In [1]:
import pandas as pd
from sklearn.model_selection import train_test_split
from sklearn.linear_model import Lasso
from sklearn.impute import SimpleImputer
from sklearn.metrics import mean_squared_error, r2_score
import pickle, os

In [2]:
df = pd.read_csv('../../data/processed/transformed_data.csv')
df.head()

Unnamed: 0,longitude,latitude,housing_median_age,total_rooms,total_bedrooms,population,households,median_income,median_house_value,ocean_proximity
0,-1.327835,1.052548,0.982143,,,,,1.264411,1.140915,NEAR BAY
1,-1.322844,1.043185,-0.607019,1.202953,1.140615,0.871267,1.208457,1.264411,0.839045,NEAR BAY
2,-1.332827,1.038503,1.856182,-1.195101,,,,1.126602,0.814787,NEAR BAY
3,-1.337818,1.038503,1.856182,-1.804267,-2.762127,,-2.842005,0.747298,0.772467,NEAR BAY
4,-1.337818,1.038503,1.856182,-0.874327,-1.507164,,-1.565578,0.026897,0.776062,NEAR BAY


In [3]:
# Numeric feature columns
feature_cols = [
    'longitude', 'latitude', 'housing_median_age', 'total_rooms',
    'total_bedrooms', 'population', 'households', 'median_income'
]
target_col = 'median_house_value'

# Drop rows with missing target
df = df.dropna(subset=[target_col])

# Impute missing numeric features
imputer = SimpleImputer(strategy='median')
X = imputer.fit_transform(df[feature_cols])
y = df[target_col].values

# Save imputer
os.makedirs('../src/imputers', exist_ok=True)
with open('../src/imputers/lasso_imputer.pkl', 'wb') as f:
    pickle.dump(imputer, f)

In [4]:
X_train, X_test, y_train, y_test = train_test_split(
    X, y, test_size=0.2, random_state=42
)

In [5]:
# alpha is the regularization strength (default 1.0)
lasso_model = Lasso(alpha=0.1, max_iter=10000)
lasso_model.fit(X_train, y_train)

print("Lasso Regression trained successfully!")
print("Coefficients:", lasso_model.coef_)
print("Intercept:", lasso_model.intercept_)

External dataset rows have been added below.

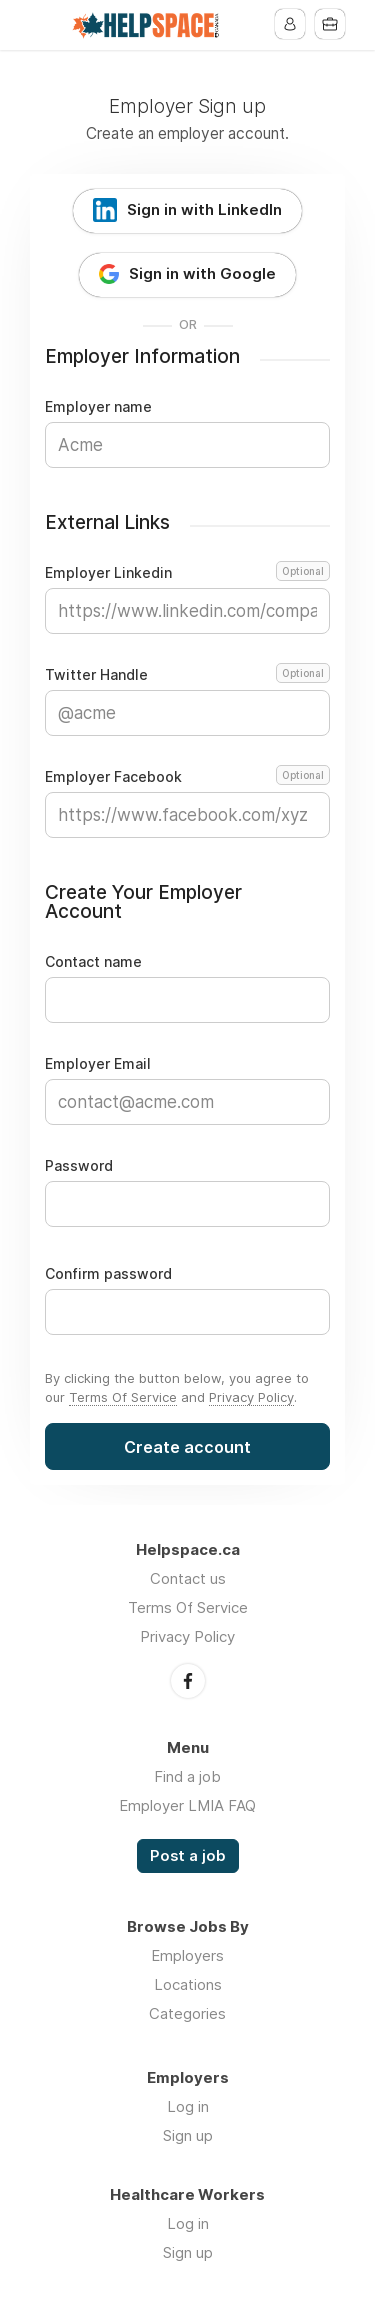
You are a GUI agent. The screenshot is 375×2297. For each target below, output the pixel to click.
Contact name (93, 962)
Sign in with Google (202, 273)
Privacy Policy (251, 1397)
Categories (187, 2013)
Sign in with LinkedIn (204, 209)
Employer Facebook (187, 777)
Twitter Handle (187, 675)
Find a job (187, 1776)
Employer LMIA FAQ (187, 1805)
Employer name (98, 407)
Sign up (188, 2135)
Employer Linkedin (187, 573)
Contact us (188, 1578)
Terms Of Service (123, 1397)
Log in (188, 2106)
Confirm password (108, 1274)
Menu (45, 25)
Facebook (188, 1681)
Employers (187, 1955)
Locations (188, 1984)
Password (79, 1166)
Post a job (188, 1856)
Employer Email (98, 1064)
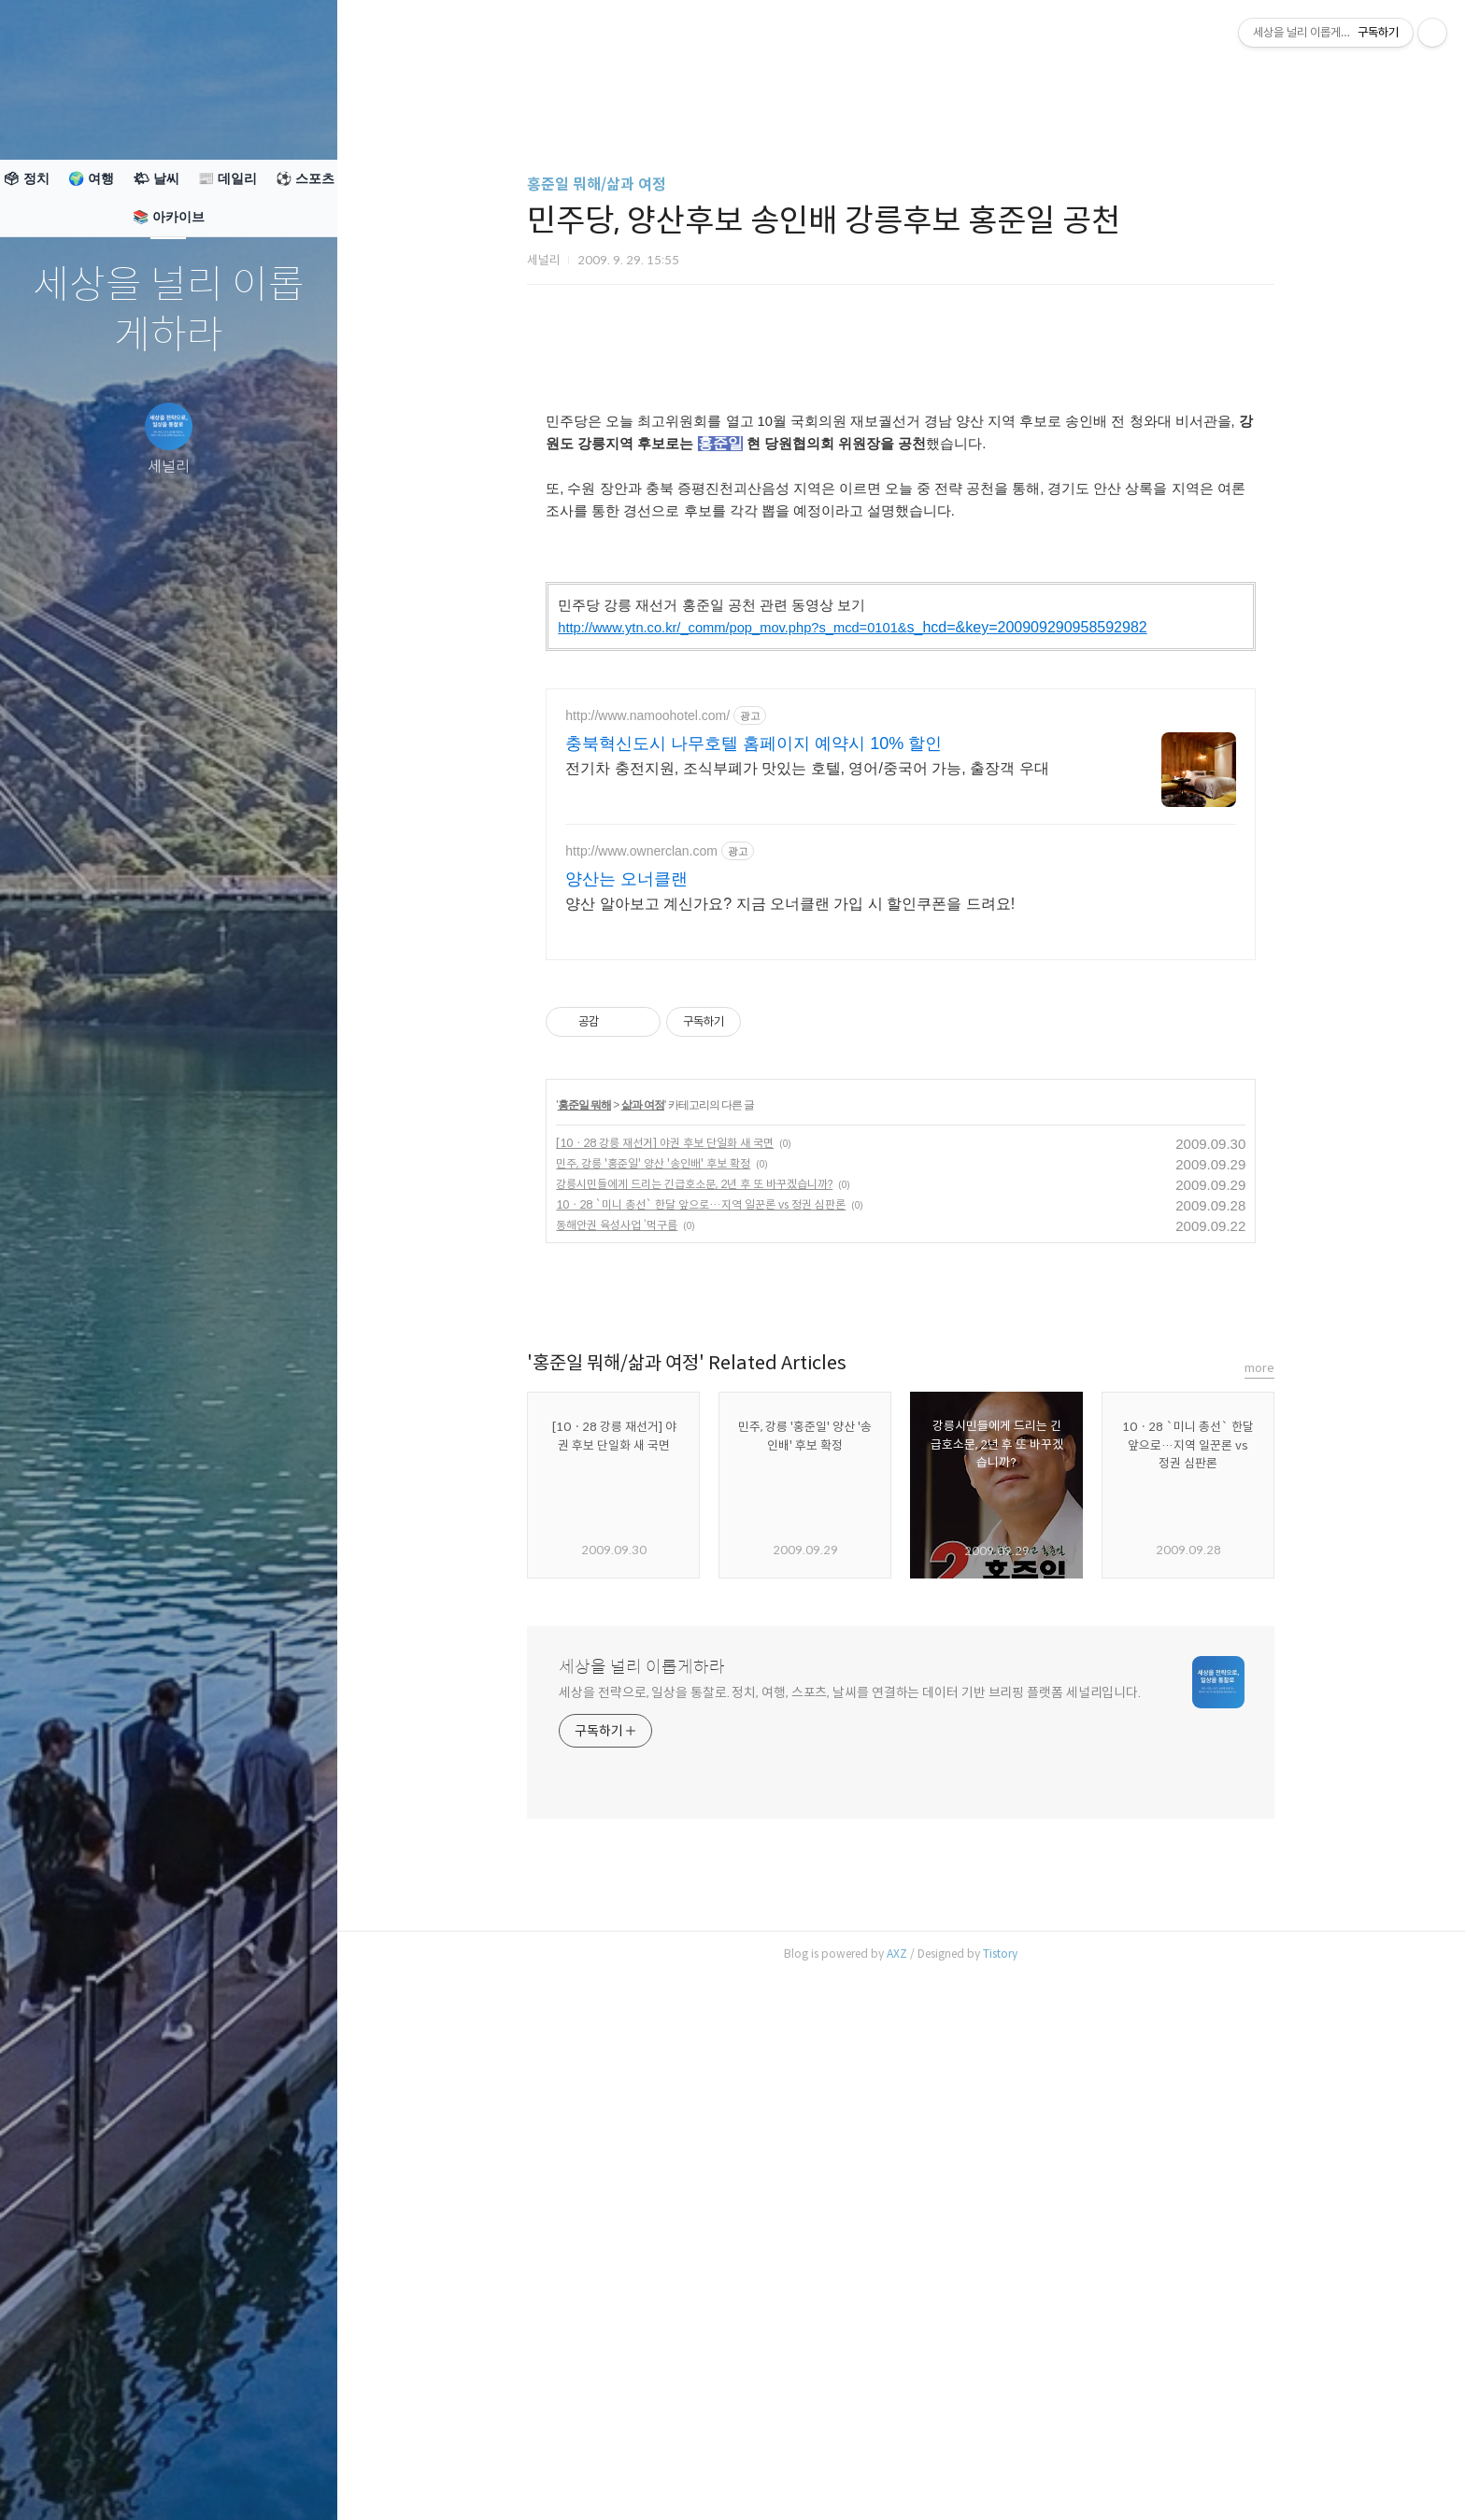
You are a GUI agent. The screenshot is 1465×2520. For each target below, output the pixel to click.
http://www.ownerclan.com (641, 1373)
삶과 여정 (642, 1628)
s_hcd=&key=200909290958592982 (852, 889)
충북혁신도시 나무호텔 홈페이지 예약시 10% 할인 (753, 1266)
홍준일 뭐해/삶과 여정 (596, 184)
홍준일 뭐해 (584, 1628)
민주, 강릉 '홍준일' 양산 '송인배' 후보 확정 (653, 1686)
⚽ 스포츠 (305, 178)
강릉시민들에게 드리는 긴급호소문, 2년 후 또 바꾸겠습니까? (694, 1707)
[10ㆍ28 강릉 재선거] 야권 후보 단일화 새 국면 (665, 1666)
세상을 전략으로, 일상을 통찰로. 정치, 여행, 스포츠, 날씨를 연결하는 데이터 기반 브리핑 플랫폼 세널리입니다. (850, 2215)
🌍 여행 (91, 178)
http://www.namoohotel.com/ (647, 1238)
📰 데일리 (227, 178)
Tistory (1000, 2477)
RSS (205, 2481)
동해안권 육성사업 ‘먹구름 (616, 1748)
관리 (279, 2481)
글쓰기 (58, 2481)
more (1259, 1891)
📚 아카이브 (169, 216)
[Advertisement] (901, 481)
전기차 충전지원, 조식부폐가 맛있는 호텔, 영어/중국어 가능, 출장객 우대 (806, 1291)
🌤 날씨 (156, 178)
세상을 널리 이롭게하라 (169, 310)
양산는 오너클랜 (626, 1402)
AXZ (897, 2477)
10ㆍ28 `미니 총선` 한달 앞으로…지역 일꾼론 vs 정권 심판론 (701, 1727)
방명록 (131, 2481)
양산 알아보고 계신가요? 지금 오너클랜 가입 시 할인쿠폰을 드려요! (790, 1427)
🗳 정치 (26, 178)
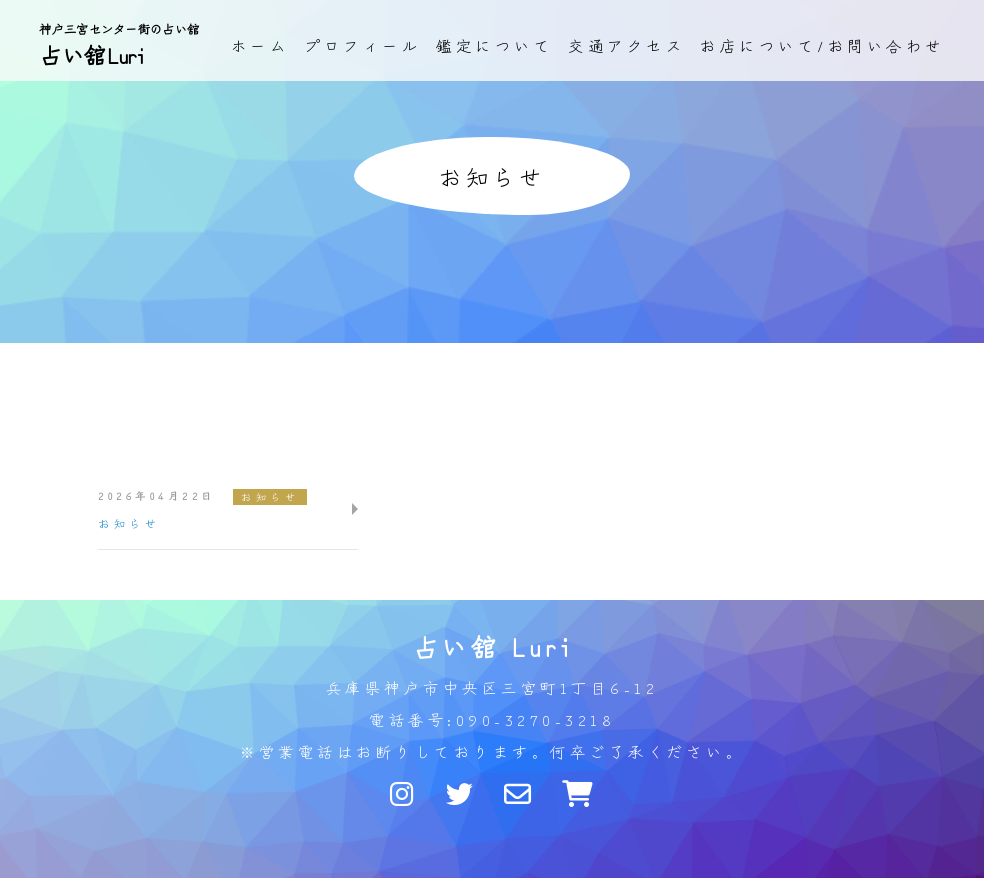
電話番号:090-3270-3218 (492, 719)
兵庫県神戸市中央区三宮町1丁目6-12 (492, 687)
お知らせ (270, 496)
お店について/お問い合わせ (822, 45)
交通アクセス (626, 45)
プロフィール (362, 45)
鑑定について (494, 45)
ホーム (260, 45)
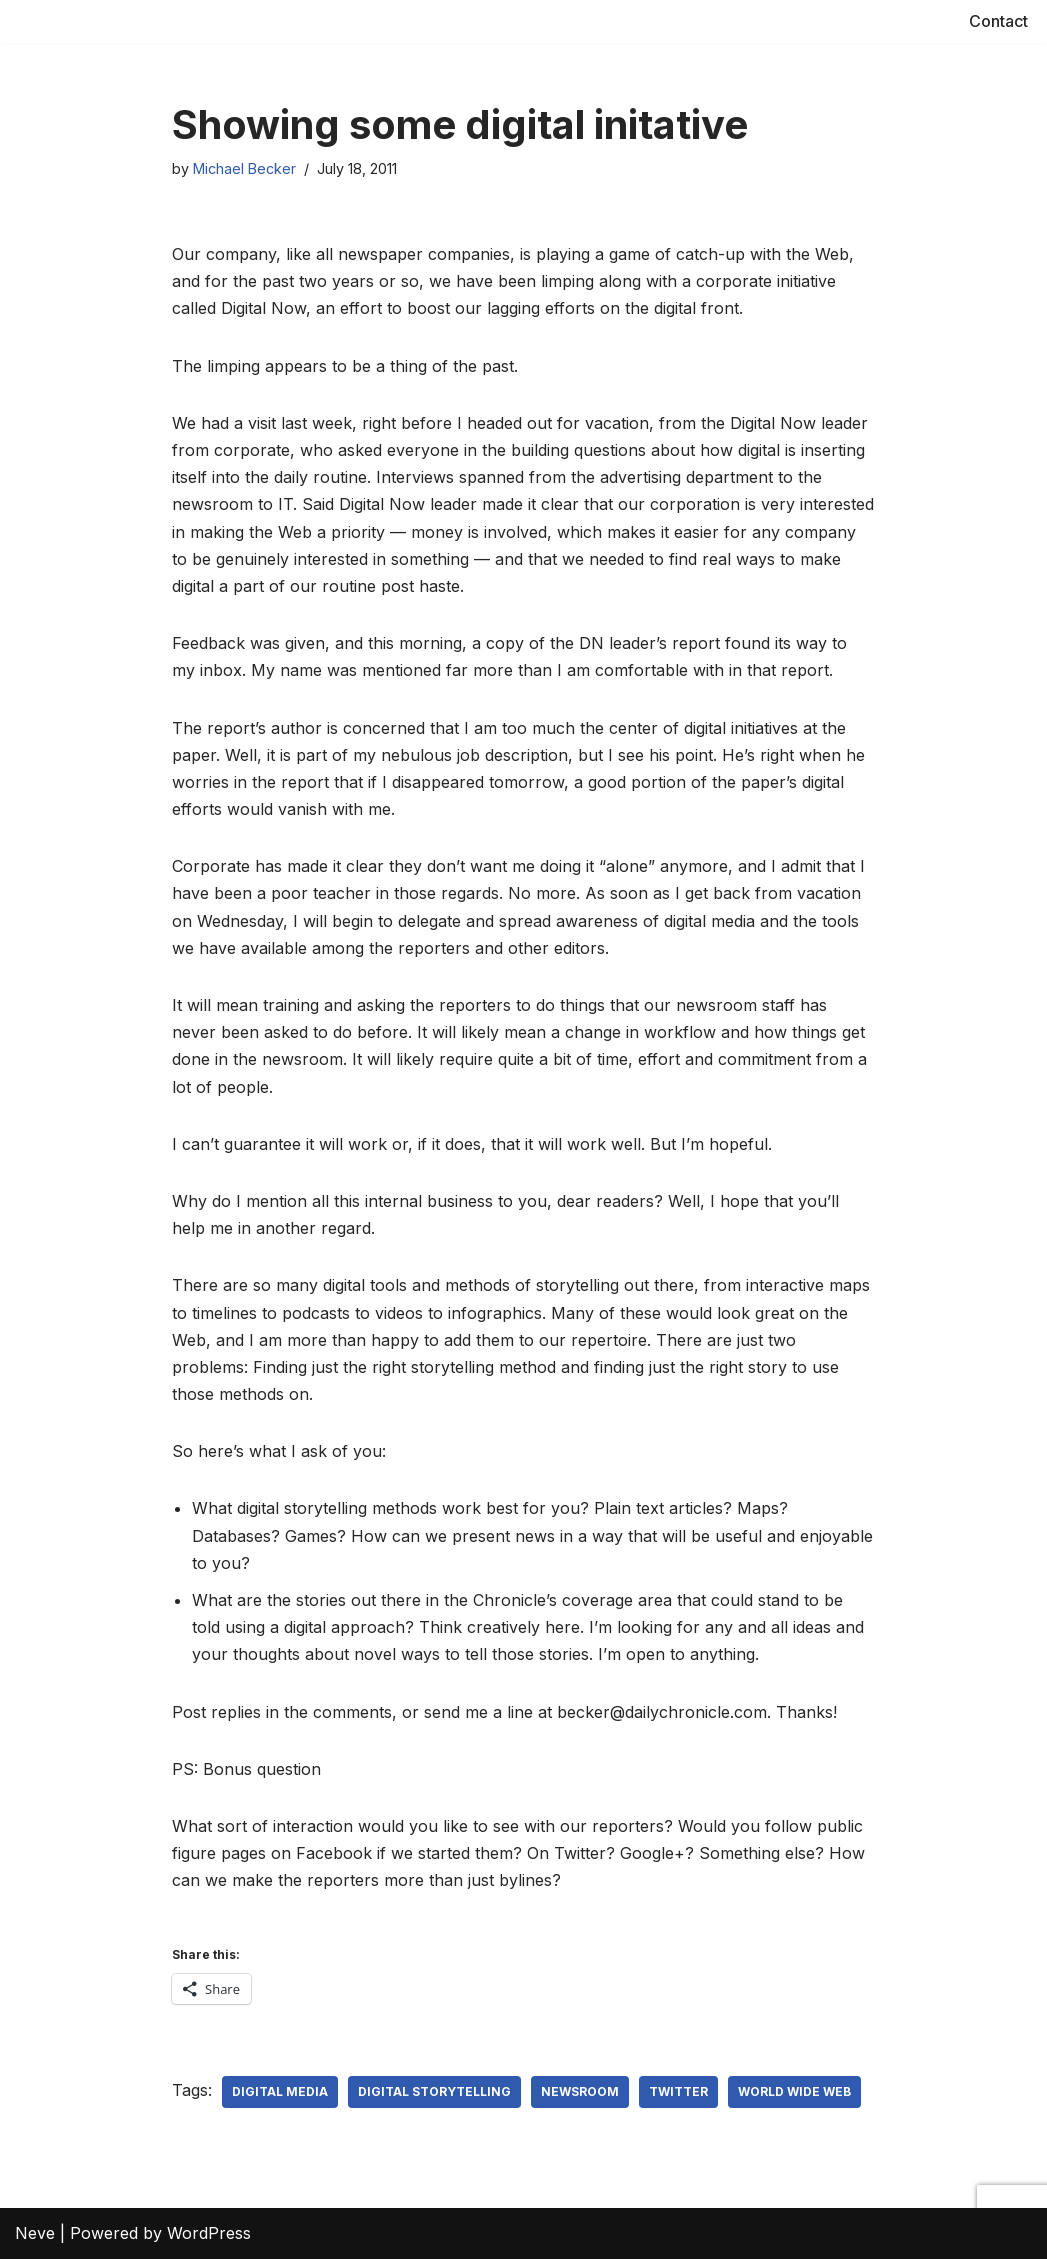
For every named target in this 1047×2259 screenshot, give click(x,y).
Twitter (678, 2091)
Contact (998, 21)
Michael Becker (244, 168)
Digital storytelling (434, 2091)
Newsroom (580, 2091)
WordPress (209, 2233)
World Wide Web (794, 2091)
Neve (35, 2233)
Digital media (280, 2091)
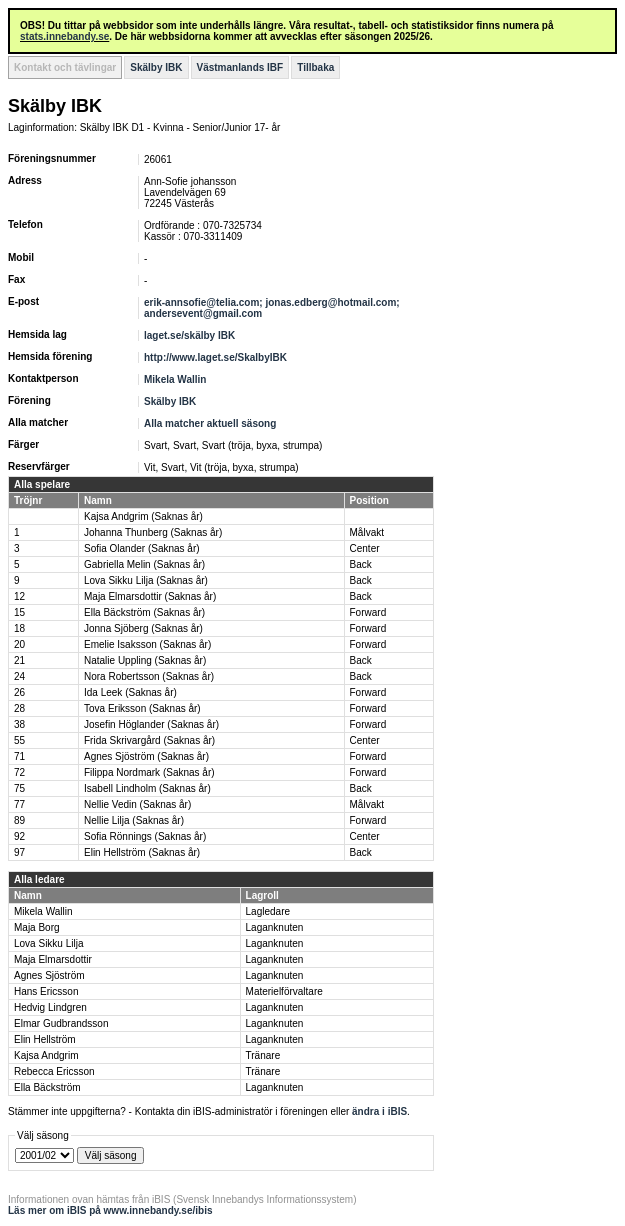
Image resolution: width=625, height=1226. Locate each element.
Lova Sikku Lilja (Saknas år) (146, 580)
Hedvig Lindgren (50, 1007)
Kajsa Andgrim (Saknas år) (143, 516)
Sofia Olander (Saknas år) (142, 548)
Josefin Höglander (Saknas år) (151, 724)
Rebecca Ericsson (54, 1071)
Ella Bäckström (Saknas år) (144, 612)
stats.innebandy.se (64, 36)
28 (19, 708)
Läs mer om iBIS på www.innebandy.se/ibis (110, 1210)
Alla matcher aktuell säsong (210, 423)
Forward (368, 612)
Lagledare (268, 911)
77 (19, 804)
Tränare (263, 1055)
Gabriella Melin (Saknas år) (144, 564)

Lasso Regression trained successfully!
Coefficients: [-0.         -0.01666958  0.03772148  0.          0.         -0.
  0.          0.36402891]
Intercept: -0.2405585844088464


In [6]:
y_pred = lasso_model.predict(X_test)

In [7]:
mse = mean_squared_error(y_test, y_pred)
r2 = r2_score(y_test, y_pred)

print(f"Mean Squared Error: {mse:.2f}")
print(f"R^2 Score: {r2:.2f}")

Mean Squared Error: 1.06
R^2 Score: 0.16


In [8]:
os.makedirs('../src/models', exist_ok=True)
with open('../src/models/lasso_model.pkl', 'wb') as f:
    pickle.dump(lasso_model, f)

print("Lasso Regression model saved successfully!")

Lasso Regression model saved successfully!